BEGIN
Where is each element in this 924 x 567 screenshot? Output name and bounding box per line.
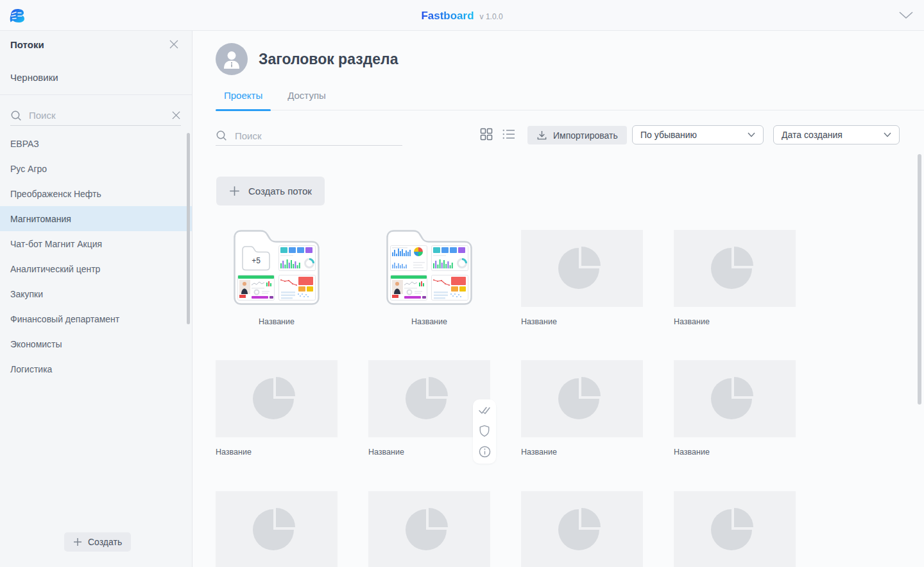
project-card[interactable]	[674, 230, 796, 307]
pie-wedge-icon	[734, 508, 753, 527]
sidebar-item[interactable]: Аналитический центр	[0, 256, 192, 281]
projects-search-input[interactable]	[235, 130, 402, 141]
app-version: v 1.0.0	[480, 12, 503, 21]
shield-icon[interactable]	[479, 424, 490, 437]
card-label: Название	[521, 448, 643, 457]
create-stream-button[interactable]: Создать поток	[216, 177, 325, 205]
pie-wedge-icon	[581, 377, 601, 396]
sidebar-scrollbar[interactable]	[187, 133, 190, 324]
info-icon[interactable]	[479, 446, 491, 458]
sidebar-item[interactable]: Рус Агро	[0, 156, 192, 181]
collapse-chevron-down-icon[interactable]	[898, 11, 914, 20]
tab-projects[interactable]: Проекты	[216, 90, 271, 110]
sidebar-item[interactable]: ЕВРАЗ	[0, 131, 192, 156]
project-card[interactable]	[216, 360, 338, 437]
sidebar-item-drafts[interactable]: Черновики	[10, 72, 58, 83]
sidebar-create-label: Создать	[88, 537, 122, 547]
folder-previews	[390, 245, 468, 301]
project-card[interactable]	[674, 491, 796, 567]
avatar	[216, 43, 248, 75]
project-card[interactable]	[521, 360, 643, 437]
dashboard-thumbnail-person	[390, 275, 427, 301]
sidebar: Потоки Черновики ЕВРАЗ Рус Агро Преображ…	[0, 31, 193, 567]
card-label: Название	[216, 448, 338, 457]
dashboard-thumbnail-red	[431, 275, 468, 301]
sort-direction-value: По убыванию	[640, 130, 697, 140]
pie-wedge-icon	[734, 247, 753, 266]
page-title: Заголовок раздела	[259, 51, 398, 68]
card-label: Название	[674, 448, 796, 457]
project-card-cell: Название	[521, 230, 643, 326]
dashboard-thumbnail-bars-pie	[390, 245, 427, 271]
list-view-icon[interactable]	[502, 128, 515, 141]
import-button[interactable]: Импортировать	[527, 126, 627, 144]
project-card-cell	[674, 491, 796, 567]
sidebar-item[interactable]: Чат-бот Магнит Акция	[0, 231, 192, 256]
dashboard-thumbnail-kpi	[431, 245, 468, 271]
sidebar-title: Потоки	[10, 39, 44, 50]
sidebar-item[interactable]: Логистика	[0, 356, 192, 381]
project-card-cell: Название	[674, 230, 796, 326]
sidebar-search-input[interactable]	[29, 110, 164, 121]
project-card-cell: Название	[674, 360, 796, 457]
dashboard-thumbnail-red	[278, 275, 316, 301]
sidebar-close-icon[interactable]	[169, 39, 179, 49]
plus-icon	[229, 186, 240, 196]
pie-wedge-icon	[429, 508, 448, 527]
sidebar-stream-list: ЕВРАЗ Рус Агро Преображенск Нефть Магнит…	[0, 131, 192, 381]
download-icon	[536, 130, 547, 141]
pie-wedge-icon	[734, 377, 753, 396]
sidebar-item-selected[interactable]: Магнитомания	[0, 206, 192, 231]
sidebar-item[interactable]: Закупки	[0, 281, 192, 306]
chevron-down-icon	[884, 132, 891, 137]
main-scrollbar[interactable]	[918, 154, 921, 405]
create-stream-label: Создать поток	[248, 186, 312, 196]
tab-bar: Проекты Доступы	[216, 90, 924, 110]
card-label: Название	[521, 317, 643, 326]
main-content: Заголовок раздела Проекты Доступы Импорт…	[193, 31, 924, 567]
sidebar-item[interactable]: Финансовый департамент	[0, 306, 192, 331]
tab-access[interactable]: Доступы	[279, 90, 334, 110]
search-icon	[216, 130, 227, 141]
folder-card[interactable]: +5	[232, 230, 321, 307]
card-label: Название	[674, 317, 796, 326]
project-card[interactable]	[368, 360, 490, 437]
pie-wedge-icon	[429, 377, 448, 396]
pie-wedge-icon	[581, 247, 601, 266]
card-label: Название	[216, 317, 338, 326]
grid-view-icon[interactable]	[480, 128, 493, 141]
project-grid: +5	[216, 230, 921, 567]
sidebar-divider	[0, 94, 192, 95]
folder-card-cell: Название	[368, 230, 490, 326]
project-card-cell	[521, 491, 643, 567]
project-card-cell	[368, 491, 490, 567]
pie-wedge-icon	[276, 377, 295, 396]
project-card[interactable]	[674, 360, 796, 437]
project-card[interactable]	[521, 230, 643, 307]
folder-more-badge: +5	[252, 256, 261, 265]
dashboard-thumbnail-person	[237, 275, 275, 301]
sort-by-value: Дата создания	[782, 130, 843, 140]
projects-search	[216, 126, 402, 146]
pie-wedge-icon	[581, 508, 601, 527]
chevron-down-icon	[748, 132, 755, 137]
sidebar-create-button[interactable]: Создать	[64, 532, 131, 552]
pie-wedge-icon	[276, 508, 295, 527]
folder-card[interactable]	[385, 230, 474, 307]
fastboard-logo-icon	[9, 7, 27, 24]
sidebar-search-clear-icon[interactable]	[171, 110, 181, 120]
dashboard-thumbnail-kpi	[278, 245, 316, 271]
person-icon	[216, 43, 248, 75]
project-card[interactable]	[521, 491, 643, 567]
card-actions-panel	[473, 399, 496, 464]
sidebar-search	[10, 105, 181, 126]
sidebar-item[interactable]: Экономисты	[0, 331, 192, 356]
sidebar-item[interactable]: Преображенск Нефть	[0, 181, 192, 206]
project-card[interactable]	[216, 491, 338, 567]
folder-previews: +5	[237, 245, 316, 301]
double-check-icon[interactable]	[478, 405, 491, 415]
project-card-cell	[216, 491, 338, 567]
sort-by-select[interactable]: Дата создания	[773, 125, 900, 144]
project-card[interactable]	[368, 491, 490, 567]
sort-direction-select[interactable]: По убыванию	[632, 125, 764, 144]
END
## EXERCISE DESCRIPTION
Show all lines from the records above where the word "title" occurs.

## REPLY
page-title: Заголовок раздела	[259, 51, 398, 68]
sidebar-title: Потоки	[10, 39, 44, 50]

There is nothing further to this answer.